Amidst the poverty and violence, HIV is rampant on the borders, including the border with China. The proliferation of drug trades, gambling, human smuggling and prostitution on Burma's border has only hardened the evidence that finally brought the case against Burma to the Security Council.

A stalwart supporter of the unpopular regime in Burma, which is bitterly despised by its own people, China has been sending arms, money and infrastructure support.

In November 2005, Elizabeth Economy, director of Asia studies at the Council on Foreign Relations, warned that countries which provide assistance to sustain unpopular regimes for short-term economic or strategic interests often pay a steep long-term political price once these regimes fall out of favor. She said that China should look carefully at its engagement in countries like Sudan, Zimbabwe and Myanmar, among others. Chinese multinationals, too, should consider the longer-term health, safety and environmental welfare of the communities in which they operate, or risk growing local protest.

On Oct. 3, 2006, rioters attacked Chinese nationals in Zambia, where the political opposition accused China of exploitation and turning Zambia into dumping ground for Chinese slave labor. In less than a decade over 30,000 Chinese have moved into Lusaka, where the riot took place.

Until now China was able to hide behind the headlines about the unsuccessful war in Iraq by the United States. But with a careful hard look, the stories about China's fast track into the heart of Africa and Burma are much more brutal. There are over 100,000 United States' troops in Iraq and the bloody conflict of the war has been a major concern for America and her allies. But two million Chinese migrants have moved into Burma in less than two decades, and it is destabilizing the already explosive political situation there.

Adding to the ill-effects of China's direct involvement in Burma's political affairs is Beijing's continuing lack of concern about the threat of HIV, drugs, crime and political instability on its border, and highlights the more crucial, underlying failure of the Chinese political leadership. As Gordon Chang has discussed above, what many mistake as "nuanced" diplomacy is just an example of competing views and interests that result in directionless policy within the Chinese government.

The blind faith in the slogan of "peaceful rise of political power" has not protected poor Chinese migrant workers at home and abroad. Rupert Wingfield-Hayes of the BBC on March 7, 2006 reported that in a system akin to South Africa's apartheid, Chinese migrants are discriminated against and exploited.

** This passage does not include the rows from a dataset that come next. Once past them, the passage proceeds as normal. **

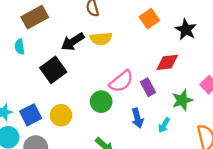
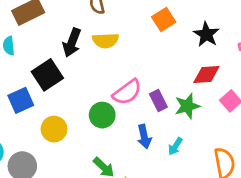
black arrow: (73, 42) -> (72, 43), turned -40
red diamond: (167, 62) -> (206, 74), moved
green star: (182, 100) -> (187, 106), moved
blue square: (31, 115) -> (21, 100), moved

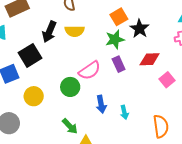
black star: (206, 34) -> (140, 29), moved
purple rectangle: (158, 101) -> (119, 64), moved
green star: (187, 106) -> (115, 39), moved
cyan arrow: (175, 146) -> (124, 112), turned -48

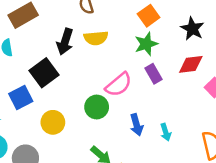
black star: (140, 29) -> (192, 29), moved

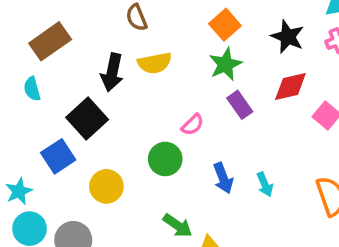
pink semicircle: (119, 85) -> (193, 125), size x0.6

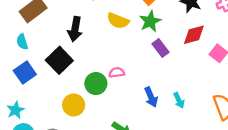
yellow semicircle: (155, 63) -> (118, 21), moved, turned 35
pink semicircle: (193, 125) -> (117, 73), moved, turned -140
blue square: (58, 156) -> (25, 73), moved
green circle: (165, 159) -> (96, 84), moved

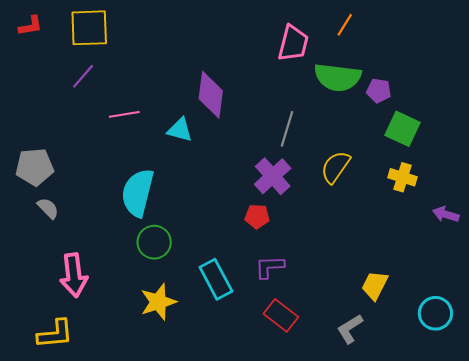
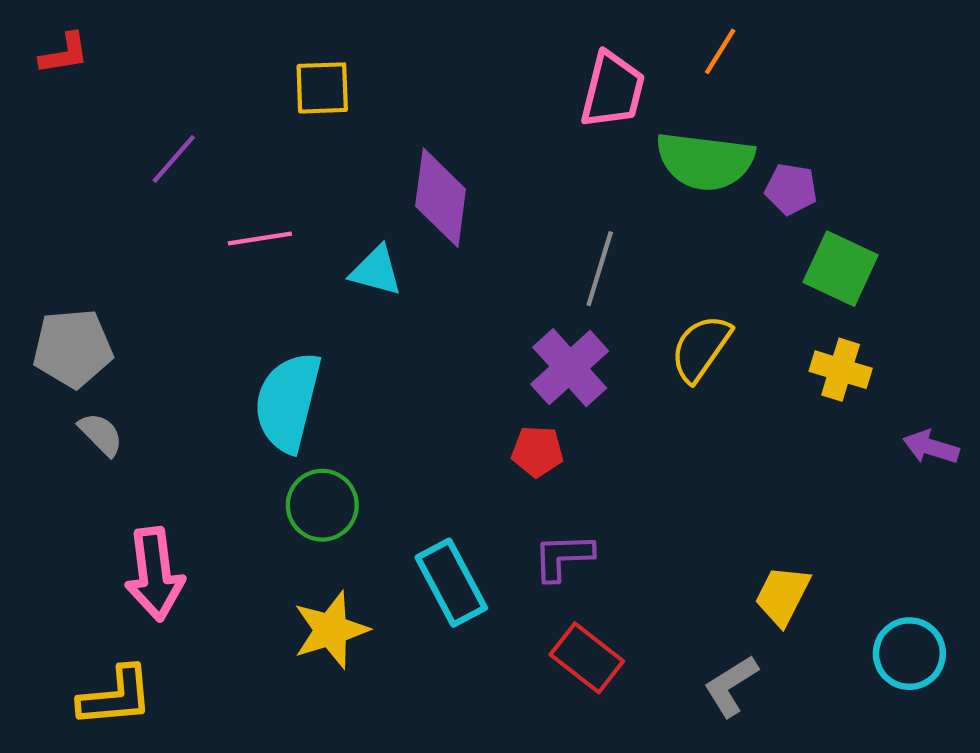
yellow square: (89, 28) -> (322, 88), moved, size x0.7

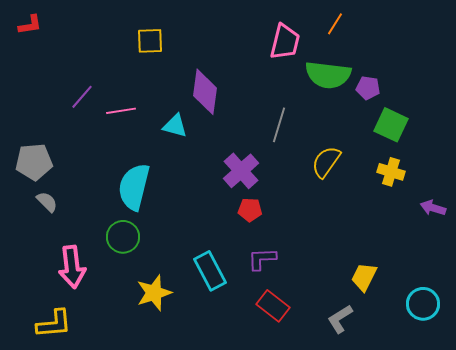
purple line: (174, 159) -> (82, 97), moved
purple cross: (570, 368) -> (241, 171), moved
green circle: (322, 505) -> (123, 237), moved

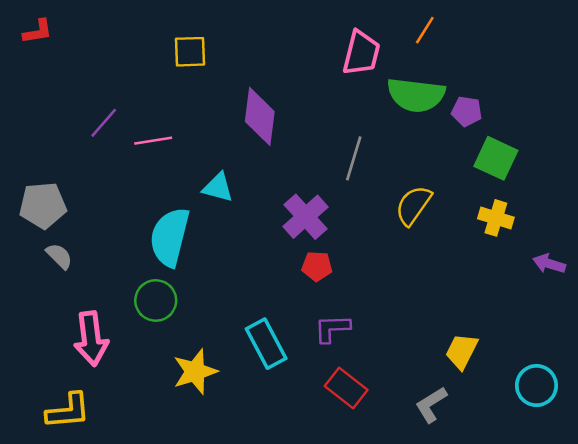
cyan triangle: (175, 126) -> (218, 188), moved

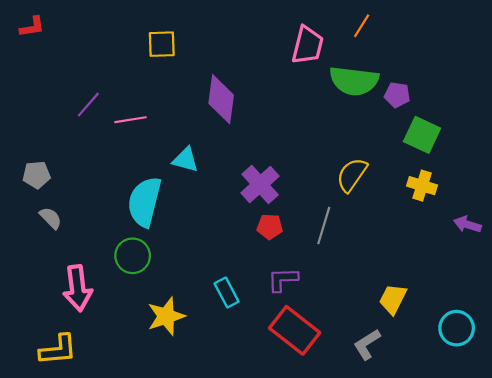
gray line: (354, 158) -> (324, 226), moved
gray pentagon: (43, 205) -> (36, 175), size x0.7
cyan rectangle: (266, 344) -> (227, 292), size x0.7
red rectangle: (346, 388) -> (295, 330), size x1.4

Accurately, Ms. Economy has labeled China as a rising power exploiting other countries' natural resources, spoiling the global environment, making economic deals but looking away from serious government mistreatment of its citizens and not delivering on promises.

In his expert analysis, David Lampton, director of China studies at the Johns Hopkins School of Advanced International Studies, said that the Chinese political system does not adequately reflect the diverse interests of the increasingly pluralized society that marketization, urbanization, and globalization have created. Consequently, the Chinese Communist Party's legitimacy is not robust and the Chinese system's appeal, at home and abroad, rests largely on the country's economic success.

Burma is affected by what Mr. Lampton described as the massive, often unintended spillover effects of Chinese power and its appetite for economic growth. And although Beijing's domestic and foreign policies are not malevolent by design, they often have harmful effects. For those countries on the receiving end, intentions may not matter. He concluded that the rise of Chinese political power generates global responses that Beijing cannot fully control and that may not be in its interest.

The Chinese veto at the Security Council, along with their friend South Africa, of the resolution to bring a peaceful reconciliation in Burma, was deeply felt by the Burmese people. Even the Myanmar military personnel were said to have been very disappointed in losing the last glimmer of hope for peace. China has cast a long shadow of darkness on Burma.

Chinese political power is rising in the east but the long darkness in Burma will not be over soon.